Wednesday, 6 June 2012

The Fourth Estate and the Merchants of Death

Progress here at 'War for Slow Readers' can best be described as 'incremental', a word that tends to be used instead of its plain English equivalent - 'slow' - by obfuscators.

Reading a book on the role of the SIS and the SAS in the Falklands conflict last week led me to a gem of a story that was reported in 'Der Speigel' in the mid 80s about an arms deal in which the South African secret service, BOSS, finessed a transaction through the son-in law of the Bulgarian President to supply UNITA with weapons and ammunition. An aircraft formerly owned by the New Zealand national airline was procured and modified to carry freight so the gear could be shipped via airstrips in SW Africa (as it was) and Zaire to  Angola. Of course, the Soviet bloc supplied hardware was destined to be used against Cuban soldiers...

So, here's the Merchant of Death and his henchmen.

I have a nice blue Mercedes saloon and an olive green ex-SADF Unimog for him to transport himself and his merchandise in. Now I just have to dream up some suitable scenarios. UNITA hasn't featured much in our alternative timeline yet but I suspect they may do soon - a spot of internecine fighting between the FNLA and UNITA in Task Force Orange's area of operations as the SADF extract themselves from Angola (for now...)?

The other aspect of the war I'd like to explore is the role of the media. I've just ordered 'Another Day of Life' by Polish journalist  Ryszard Kapuscinski which is apparently the definitive eye witness account of the collapse of Portuguese rule. So, perhaps it's time for the Fourth Estate to make their presence felt alongside the mercenaries, gun runners, whores, internationalists, aid workers, nuns and priests, freedom fighters, commissars and chancers in the war zone?

The other thought I've had stems from the review that was posted on a fellow blogger's website that commented on how 'focused' this blog is on the War in Angola. Of course, our 1975 alternative timeline is not restricted to Angola, but it's dead right to say that's where the tabletop action is.
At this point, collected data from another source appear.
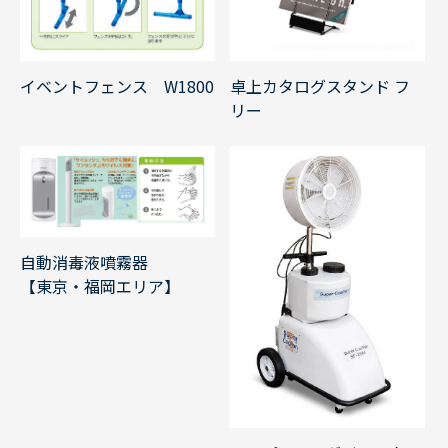
イベントフェンス W1800
卓上カタログスタンド フ
リー
自動消毒液噴霧器
【東京・福岡エリア】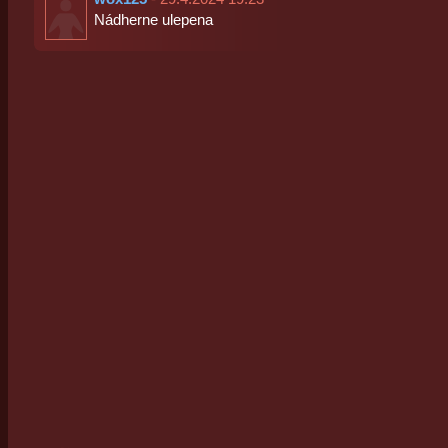
Nádherne ulepena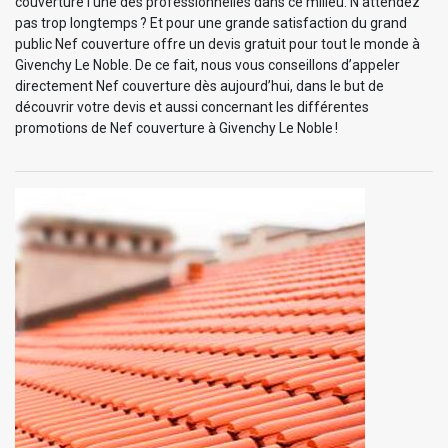
couverture l’une des professionnelles dans ce milieu. N’attendez
pas trop longtemps ? Et pour une grande satisfaction du grand
public Nef couverture offre un devis gratuit pour tout le monde à
Givenchy Le Noble. De ce fait, nous vous conseillons d’appeler
directement Nef couverture dès aujourd’hui, dans le but de
découvrir votre devis et aussi concernant les différentes
promotions de Nef couverture à Givenchy Le Noble !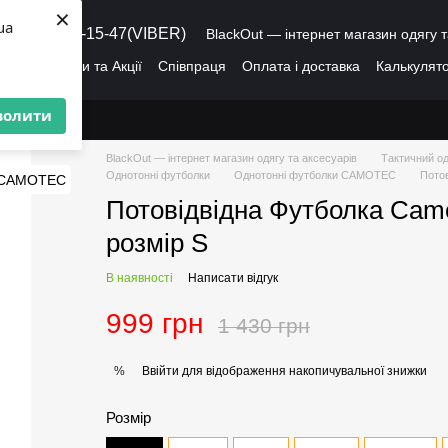
×
ua
8 (095) 486-15-47(VIBER)
BlackOut — інтернет магазин одягу т
ація
Знижки та Акції
Співпраця
Оплата і доставка
Калькулято
лог
Про нас
Угода користувача
волити
BlackOut — інтернет магазин одягу та аксесуарів
Тактичний од
Однотонні футболки
Однотонні футболки CAMOTEC
Потов
Потовідвідна Футболка Camo
розмір S
В наявності
Написати відгук
999 грн
1 430 грн
Ввійти
для відображення накопичувальної знижки
%
Розмір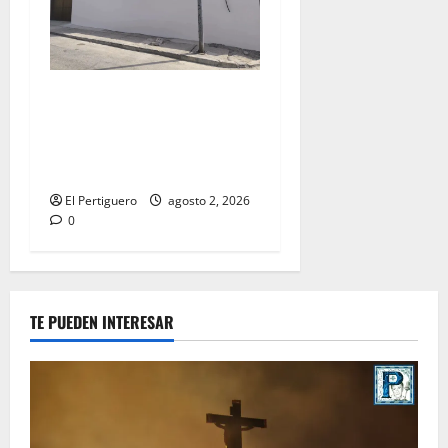
La Hermandad de la Misión
entra en la recta final para
la bendición de su Casa de
Hermandad
El Pertiguero
agosto 2, 2026
0
TE PUEDEN INTERESAR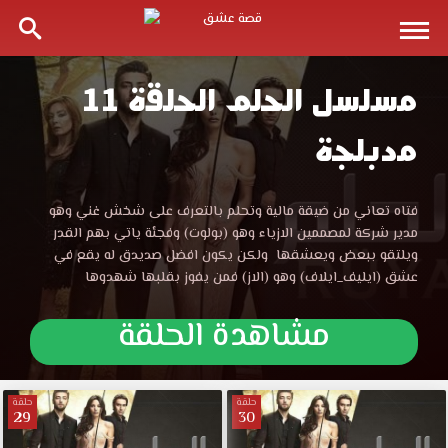
مسلسل الحلم الحلقة 11
مسلسل
مدبلجة
الحلم
الحلقة
مسلسل
فتاه تعاني من ضيقة مالية وتحلم بالتعرف على شخش غني وهو
الحلم
مدير شركة لمصممين الازياء وهو (بولوت) وفجئة ياتي بهم القدر
11
الحلقة
ويلتقو ببعض ويعشقها ولكن يكون افضل صديدق له يقع في
11
عشق (ايليف_ايلاف) وهو (الاز) فمن يفوز بقلبها شهدوها
مدبلجة
مدبلجة
موقع
مشاهدة الحلقة
قصة
قصة
عشق
الموقع
عشق
العربي
حلقة
حلقة
29
30
الأفضل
I have found myself developing storylines further afield though, and it's probably only a matter of time before this becomes an alternative timeline of the late seventies and the eighties, and not just in our chosen West African country. The British mercenaries that fought at Caxito could find employment in late seventies Britain, or that SAS raid on Soviet Bear aircraft operating out of Luanda during the Falklands War could trigger a much wider conflict...

What do you think?


  1. John
    What's the Falklands book you mention at the start of the post?

  2. Nigel West: The Secret War for the Falklands: The SAS, Mi6, and the War Whitehall Nearly Lost

    A thoroughly good read and a rich source of idea for 'War for Slow Readers'. Very interesting accounts on planned raids on the Argentine mainland air bases by the SAS and the 'Exocet denial proramme' run by SIS.